• Task requirements:
In the records below, the line with "Алмазбек Атамбаев" opens the range and the line with "Szállítási díj 3490ft." closes it; print that range exactly and nothing else.

• Provided information:
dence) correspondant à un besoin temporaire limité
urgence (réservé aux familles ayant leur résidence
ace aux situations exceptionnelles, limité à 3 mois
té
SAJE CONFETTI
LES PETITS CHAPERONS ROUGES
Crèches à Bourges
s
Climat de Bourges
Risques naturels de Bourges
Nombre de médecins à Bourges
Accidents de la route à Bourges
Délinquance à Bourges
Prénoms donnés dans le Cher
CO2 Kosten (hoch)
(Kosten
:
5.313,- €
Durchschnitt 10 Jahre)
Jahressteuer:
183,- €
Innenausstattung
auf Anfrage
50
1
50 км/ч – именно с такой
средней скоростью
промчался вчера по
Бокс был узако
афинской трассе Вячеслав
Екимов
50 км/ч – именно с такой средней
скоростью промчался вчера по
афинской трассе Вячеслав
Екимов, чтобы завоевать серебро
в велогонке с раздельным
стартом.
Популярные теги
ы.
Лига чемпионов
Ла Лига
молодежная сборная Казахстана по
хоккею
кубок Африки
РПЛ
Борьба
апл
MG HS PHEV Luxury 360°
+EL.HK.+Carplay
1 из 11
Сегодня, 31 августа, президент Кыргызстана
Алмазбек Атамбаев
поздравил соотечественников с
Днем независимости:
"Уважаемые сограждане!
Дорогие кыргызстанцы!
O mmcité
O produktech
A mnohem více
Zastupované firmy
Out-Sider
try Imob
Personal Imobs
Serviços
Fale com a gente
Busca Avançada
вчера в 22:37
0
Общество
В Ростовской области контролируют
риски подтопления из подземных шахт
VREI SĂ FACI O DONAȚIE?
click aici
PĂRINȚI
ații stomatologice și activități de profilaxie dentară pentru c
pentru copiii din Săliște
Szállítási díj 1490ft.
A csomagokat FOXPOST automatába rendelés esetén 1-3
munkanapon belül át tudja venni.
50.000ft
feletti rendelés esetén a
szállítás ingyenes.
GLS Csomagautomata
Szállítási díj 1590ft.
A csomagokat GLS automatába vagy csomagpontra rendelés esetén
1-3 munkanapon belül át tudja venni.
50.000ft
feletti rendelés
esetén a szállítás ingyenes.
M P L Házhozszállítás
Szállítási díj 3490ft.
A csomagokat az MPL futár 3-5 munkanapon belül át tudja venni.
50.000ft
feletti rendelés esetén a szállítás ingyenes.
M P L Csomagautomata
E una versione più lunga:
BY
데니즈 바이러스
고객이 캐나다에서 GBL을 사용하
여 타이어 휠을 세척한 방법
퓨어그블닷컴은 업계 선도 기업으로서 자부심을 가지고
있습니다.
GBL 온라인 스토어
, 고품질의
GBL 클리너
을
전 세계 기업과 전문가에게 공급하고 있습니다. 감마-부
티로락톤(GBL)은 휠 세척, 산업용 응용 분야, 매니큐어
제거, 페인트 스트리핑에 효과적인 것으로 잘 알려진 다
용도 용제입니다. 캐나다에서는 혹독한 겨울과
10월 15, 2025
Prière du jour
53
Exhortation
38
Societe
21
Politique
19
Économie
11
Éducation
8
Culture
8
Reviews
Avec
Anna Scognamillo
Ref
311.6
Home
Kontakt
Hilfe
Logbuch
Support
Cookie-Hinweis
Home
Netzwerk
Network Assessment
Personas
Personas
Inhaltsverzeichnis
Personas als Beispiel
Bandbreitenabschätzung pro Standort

• Response:
Алмазбек Атамбаев
поздравил соотечественников с
Днем независимости:
"Уважаемые сограждане!
Дорогие кыргызстанцы!
O mmcité
O produktech
A mnohem více
Zastupované firmy
Out-Sider
try Imob
Personal Imobs
Serviços
Fale com a gente
Busca Avançada
вчера в 22:37
0
Общество
В Ростовской области контролируют
риски подтопления из подземных шахт
VREI SĂ FACI O DONAȚIE?
click aici
PĂRINȚI
ații stomatologice și activități de profilaxie dentară pentru c
pentru copiii din Săliște
Szállítási díj 1490ft.
A csomagokat FOXPOST automatába rendelés esetén 1-3
munkanapon belül át tudja venni.
50.000ft
feletti rendelés esetén a
szállítás ingyenes.
GLS Csomagautomata
Szállítási díj 1590ft.
A csomagokat GLS automatába vagy csomagpontra rendelés esetén
1-3 munkanapon belül át tudja venni.
50.000ft
feletti rendelés
esetén a szállítás ingyenes.
M P L Házhozszállítás
Szállítási díj 3490ft.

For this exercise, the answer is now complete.